§ SUPPLIED DATA:
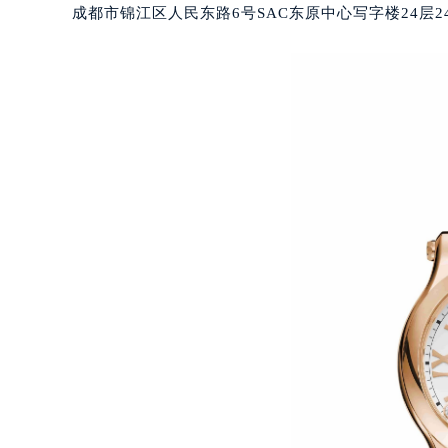
吉林省松原市宁江区五环大街萧邦售
成都市锦江区人民东路6号SAC东原中心写字楼24层2
吉林省通化市东昌区环通乡江南大街
吉林省延边市延吉市解放路萧邦售后
辽宁省鞍山市铁东区站前街萧邦售后
辽宁省本溪市平山区胜利路萧邦售后
辽宁省朝阳市双塔区新华路萧邦售后
辽宁省丹东市振兴区七经街萧邦售后
辽宁省抚顺市新抚区东一路萧邦售后
辽宁省阜新市海州区解放大街萧邦售
辽宁省葫芦岛市连山区中央路萧邦售
辽宁省锦州市古塔区中央大街萧邦售
辽宁省辽阳市白塔区新运大街萧邦售
辽宁省盘锦市兴隆台区石油大街萧邦
辽宁省铁岭市银州区南马路萧邦售后
辽宁省营口市站前区市府路与渤海大
辽宁省沈阳市沈河区中街路137号亨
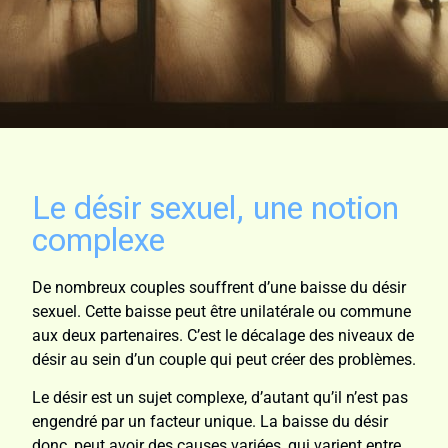
Le désir sexuel, une notion
complexe
De nombreux couples souffrent d’une baisse du désir
sexuel. Cette baisse peut être unilatérale ou commune
aux deux partenaires. C’est le décalage des niveaux de
désir au sein d’un couple qui peut créer des problèmes.
Le désir est un sujet complexe, d’autant qu’il n’est pas
engendré par un facteur unique. La baisse du désir
donc, peut avoir des causes variées, qui varient entre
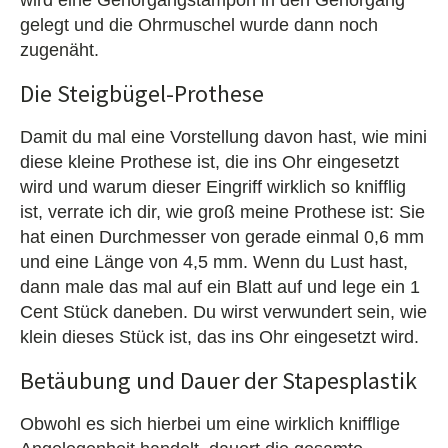
wird eine Gehörgangstampon in den Gehörgang
gelegt und die Ohrmuschel wurde dann noch
zugenäht.
Die Steigbügel-Prothese
Damit du mal eine Vorstellung davon hast, wie mini
diese kleine Prothese ist, die ins Ohr eingesetzt
wird und warum dieser Eingriff wirklich so knifflig
ist, verrate ich dir, wie groß meine Prothese ist: Sie
hat einen Durchmesser von gerade einmal 0,6 mm
und eine Länge von 4,5 mm. Wenn du Lust hast,
dann male das mal auf ein Blatt auf und lege ein 1
Cent Stück daneben. Du wirst verwundert sein, wie
klein dieses Stück ist, das ins Ohr eingesetzt wird.
Betäubung und Dauer der Stapesplastik
Obwohl es sich hierbei um eine wirklich knifflige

§ WHAT NEEDS TO BE DONE: The reply has to reproduce every line above verbatim and contain no pictures.

§ WRITTEN RESPONSE:
吉林省松原市宁江区五环大街萧邦售
成都市锦江区人民东路6号SAC东原中心写字楼24层2
吉林省通化市东昌区环通乡江南大街
吉林省延边市延吉市解放路萧邦售后
辽宁省鞍山市铁东区站前街萧邦售后
辽宁省本溪市平山区胜利路萧邦售后
辽宁省朝阳市双塔区新华路萧邦售后
辽宁省丹东市振兴区七经街萧邦售后
辽宁省抚顺市新抚区东一路萧邦售后
辽宁省阜新市海州区解放大街萧邦售
辽宁省葫芦岛市连山区中央路萧邦售
辽宁省锦州市古塔区中央大街萧邦售
辽宁省辽阳市白塔区新运大街萧邦售
辽宁省盘锦市兴隆台区石油大街萧邦
辽宁省铁岭市银州区南马路萧邦售后
辽宁省营口市站前区市府路与渤海大
辽宁省沈阳市沈河区中街路137号亨
Le désir sexuel, une notion
complexe
De nombreux couples souffrent d’une baisse du désir
sexuel. Cette baisse peut être unilatérale ou commune
aux deux partenaires. C’est le décalage des niveaux de
désir au sein d’un couple qui peut créer des problèmes.
Le désir est un sujet complexe, d’autant qu’il n’est pas
engendré par un facteur unique. La baisse du désir
donc, peut avoir des causes variées, qui varient entre
wird eine Gehörgangstampon in den Gehörgang
gelegt und die Ohrmuschel wurde dann noch
zugenäht.
Die Steigbügel-Prothese
Damit du mal eine Vorstellung davon hast, wie mini
diese kleine Prothese ist, die ins Ohr eingesetzt
wird und warum dieser Eingriff wirklich so knifflig
ist, verrate ich dir, wie groß meine Prothese ist: Sie
hat einen Durchmesser von gerade einmal 0,6 mm
und eine Länge von 4,5 mm. Wenn du Lust hast,
dann male das mal auf ein Blatt auf und lege ein 1
Cent Stück daneben. Du wirst verwundert sein, wie
klein dieses Stück ist, das ins Ohr eingesetzt wird.
Betäubung und Dauer der Stapesplastik
Obwohl es sich hierbei um eine wirklich knifflige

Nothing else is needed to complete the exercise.